··· EXERCISE MATERIALS ···

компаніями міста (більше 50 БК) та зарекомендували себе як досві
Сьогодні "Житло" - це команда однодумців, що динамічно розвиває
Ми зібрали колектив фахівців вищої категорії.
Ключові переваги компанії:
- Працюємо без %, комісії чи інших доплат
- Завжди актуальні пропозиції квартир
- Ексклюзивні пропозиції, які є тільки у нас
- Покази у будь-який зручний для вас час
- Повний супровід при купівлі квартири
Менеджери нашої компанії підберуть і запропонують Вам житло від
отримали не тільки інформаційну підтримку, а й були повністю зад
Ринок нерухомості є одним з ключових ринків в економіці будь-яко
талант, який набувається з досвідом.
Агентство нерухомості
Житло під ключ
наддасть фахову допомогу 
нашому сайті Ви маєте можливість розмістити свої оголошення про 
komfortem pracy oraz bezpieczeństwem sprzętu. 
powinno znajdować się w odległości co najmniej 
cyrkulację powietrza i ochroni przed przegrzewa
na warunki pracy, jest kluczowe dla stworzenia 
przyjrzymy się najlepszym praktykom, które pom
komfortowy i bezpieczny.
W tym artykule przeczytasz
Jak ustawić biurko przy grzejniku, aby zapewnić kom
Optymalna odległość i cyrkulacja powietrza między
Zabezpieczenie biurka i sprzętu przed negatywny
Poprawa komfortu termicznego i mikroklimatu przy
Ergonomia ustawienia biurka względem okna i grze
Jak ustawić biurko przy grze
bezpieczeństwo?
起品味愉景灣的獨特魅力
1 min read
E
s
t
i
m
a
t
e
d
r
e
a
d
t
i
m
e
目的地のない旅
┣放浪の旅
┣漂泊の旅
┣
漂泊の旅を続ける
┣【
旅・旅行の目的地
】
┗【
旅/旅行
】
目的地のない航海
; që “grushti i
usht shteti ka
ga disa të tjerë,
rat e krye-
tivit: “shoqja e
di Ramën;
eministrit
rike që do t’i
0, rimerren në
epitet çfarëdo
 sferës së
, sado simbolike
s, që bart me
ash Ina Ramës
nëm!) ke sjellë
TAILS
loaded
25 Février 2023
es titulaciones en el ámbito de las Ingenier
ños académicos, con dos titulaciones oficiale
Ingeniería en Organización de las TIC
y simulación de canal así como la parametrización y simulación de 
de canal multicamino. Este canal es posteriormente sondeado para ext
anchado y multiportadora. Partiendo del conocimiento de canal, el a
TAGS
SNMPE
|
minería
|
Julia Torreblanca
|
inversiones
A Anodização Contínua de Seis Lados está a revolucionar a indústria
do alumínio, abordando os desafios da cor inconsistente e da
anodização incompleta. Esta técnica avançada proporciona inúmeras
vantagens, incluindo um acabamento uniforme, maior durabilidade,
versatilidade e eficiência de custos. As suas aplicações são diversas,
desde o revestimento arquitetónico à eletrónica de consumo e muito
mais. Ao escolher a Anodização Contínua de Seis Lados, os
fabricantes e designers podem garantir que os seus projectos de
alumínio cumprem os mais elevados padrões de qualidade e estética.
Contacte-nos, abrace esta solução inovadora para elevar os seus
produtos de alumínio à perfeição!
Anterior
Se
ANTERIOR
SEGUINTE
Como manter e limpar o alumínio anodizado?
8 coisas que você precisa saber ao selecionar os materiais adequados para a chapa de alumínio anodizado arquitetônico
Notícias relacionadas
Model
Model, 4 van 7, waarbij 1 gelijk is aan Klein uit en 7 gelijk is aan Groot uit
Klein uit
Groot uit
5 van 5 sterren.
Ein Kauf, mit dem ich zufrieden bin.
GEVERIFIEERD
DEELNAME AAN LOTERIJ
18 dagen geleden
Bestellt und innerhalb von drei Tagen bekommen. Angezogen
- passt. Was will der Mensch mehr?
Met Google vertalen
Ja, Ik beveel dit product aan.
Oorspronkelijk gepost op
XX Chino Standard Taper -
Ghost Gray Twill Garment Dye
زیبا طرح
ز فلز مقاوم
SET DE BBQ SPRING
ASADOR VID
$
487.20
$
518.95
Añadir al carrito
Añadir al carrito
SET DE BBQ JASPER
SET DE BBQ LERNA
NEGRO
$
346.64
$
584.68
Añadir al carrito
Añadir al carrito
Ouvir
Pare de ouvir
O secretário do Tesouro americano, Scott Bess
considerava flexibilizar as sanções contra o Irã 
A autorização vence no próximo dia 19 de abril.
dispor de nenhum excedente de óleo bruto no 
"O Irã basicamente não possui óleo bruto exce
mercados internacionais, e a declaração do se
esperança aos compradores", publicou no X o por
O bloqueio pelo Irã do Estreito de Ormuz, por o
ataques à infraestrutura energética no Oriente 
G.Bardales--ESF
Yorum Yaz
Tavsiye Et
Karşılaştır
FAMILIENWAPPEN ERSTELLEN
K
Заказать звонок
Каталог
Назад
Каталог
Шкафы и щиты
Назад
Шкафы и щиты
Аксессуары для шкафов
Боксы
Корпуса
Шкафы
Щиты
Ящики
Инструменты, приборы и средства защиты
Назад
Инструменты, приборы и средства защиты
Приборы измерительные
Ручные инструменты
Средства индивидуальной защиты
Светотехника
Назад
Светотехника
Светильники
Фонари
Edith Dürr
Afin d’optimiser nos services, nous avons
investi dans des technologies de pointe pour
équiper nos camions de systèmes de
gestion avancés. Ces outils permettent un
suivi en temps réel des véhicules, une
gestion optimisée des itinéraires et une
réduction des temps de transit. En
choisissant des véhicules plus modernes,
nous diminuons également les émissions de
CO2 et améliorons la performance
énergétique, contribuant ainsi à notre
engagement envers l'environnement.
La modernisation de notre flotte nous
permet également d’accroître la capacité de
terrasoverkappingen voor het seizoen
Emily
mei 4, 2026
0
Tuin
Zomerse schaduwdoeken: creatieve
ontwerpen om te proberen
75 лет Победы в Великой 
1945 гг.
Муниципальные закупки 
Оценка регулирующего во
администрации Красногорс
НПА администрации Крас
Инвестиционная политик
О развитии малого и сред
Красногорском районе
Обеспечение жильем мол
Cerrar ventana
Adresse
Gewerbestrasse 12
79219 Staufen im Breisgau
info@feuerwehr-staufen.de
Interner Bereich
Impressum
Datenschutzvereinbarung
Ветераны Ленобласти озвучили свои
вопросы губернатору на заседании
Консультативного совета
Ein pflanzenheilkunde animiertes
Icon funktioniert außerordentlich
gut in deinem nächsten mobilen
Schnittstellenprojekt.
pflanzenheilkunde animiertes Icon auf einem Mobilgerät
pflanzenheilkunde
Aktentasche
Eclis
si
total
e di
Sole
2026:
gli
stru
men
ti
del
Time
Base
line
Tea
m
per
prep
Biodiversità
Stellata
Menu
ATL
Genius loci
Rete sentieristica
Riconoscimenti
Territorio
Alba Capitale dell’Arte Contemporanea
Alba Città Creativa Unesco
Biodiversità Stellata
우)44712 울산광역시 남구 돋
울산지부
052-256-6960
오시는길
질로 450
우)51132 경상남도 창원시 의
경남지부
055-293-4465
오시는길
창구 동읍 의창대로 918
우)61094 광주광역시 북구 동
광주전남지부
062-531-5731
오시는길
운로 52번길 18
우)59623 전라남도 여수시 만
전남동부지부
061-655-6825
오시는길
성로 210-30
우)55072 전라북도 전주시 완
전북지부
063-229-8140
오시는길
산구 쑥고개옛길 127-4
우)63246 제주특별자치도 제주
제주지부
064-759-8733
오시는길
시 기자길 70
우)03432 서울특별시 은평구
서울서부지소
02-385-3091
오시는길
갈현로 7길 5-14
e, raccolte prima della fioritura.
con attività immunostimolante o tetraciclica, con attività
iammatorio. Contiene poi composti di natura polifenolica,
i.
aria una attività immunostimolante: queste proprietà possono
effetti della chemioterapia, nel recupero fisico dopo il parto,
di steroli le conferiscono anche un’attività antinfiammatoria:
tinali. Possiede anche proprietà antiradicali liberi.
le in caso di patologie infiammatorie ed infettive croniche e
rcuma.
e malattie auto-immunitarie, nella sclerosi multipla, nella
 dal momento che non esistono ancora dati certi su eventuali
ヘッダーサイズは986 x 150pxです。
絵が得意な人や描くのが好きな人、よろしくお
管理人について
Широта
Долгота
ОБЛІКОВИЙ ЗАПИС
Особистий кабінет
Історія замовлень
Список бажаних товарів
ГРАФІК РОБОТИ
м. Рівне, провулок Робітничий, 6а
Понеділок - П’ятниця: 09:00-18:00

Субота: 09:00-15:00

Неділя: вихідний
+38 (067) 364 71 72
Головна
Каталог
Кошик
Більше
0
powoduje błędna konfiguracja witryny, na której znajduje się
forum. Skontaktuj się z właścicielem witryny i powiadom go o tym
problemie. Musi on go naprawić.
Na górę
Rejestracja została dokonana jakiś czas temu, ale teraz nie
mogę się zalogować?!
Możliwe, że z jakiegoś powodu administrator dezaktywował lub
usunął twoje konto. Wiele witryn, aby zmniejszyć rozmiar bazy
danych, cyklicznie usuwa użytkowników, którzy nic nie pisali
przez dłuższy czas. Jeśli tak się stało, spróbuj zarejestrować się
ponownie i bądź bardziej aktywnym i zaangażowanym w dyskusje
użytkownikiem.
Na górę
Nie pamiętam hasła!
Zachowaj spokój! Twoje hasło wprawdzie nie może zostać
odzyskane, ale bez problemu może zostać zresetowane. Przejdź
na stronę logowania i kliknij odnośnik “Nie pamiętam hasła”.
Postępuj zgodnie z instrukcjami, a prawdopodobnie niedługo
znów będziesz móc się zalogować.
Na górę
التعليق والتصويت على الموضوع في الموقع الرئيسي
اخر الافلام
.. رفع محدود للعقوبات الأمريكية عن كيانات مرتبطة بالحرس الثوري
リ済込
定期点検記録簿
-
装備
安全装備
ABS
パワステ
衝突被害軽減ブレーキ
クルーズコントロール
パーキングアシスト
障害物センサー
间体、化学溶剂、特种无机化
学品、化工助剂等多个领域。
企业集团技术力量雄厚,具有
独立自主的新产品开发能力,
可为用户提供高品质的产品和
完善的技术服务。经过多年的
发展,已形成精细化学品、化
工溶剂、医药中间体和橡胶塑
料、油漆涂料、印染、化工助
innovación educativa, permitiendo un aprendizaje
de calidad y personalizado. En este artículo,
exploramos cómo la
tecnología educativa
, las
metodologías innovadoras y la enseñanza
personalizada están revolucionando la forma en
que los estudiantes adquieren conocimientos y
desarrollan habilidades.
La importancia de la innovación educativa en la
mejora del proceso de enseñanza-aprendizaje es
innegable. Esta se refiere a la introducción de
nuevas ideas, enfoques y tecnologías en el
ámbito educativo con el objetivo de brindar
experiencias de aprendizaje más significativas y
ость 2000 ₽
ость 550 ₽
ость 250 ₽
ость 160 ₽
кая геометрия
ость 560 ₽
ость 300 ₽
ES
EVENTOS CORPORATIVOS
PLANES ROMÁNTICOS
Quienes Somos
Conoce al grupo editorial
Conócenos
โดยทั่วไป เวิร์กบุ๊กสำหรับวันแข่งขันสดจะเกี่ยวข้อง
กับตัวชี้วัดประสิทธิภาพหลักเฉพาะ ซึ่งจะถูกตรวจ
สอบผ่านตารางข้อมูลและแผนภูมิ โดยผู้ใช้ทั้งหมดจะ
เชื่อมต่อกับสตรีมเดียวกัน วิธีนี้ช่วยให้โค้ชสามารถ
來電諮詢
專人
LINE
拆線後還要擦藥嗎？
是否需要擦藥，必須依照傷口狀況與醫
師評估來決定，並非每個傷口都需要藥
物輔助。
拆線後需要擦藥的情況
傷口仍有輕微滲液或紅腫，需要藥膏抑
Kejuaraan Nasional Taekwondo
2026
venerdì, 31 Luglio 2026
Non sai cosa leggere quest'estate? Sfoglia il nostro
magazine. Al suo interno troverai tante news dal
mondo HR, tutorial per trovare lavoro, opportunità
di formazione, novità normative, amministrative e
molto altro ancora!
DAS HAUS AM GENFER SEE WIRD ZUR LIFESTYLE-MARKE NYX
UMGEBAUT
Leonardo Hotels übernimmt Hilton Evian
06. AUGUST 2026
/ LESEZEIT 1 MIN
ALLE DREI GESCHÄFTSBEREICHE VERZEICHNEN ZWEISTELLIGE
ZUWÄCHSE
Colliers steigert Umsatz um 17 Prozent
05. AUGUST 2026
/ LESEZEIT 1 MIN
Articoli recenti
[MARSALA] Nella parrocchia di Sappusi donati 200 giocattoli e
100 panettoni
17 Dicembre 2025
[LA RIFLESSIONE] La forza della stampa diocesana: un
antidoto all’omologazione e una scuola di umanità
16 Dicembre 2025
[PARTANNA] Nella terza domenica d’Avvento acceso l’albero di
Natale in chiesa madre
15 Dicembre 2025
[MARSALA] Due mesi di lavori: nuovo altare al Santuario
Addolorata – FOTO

···

Return every line of the data above in which "immunostimolante" appears.

con attività immunostimolante o tetraciclica, con attività
aria una attività immunostimolante: queste proprietà possono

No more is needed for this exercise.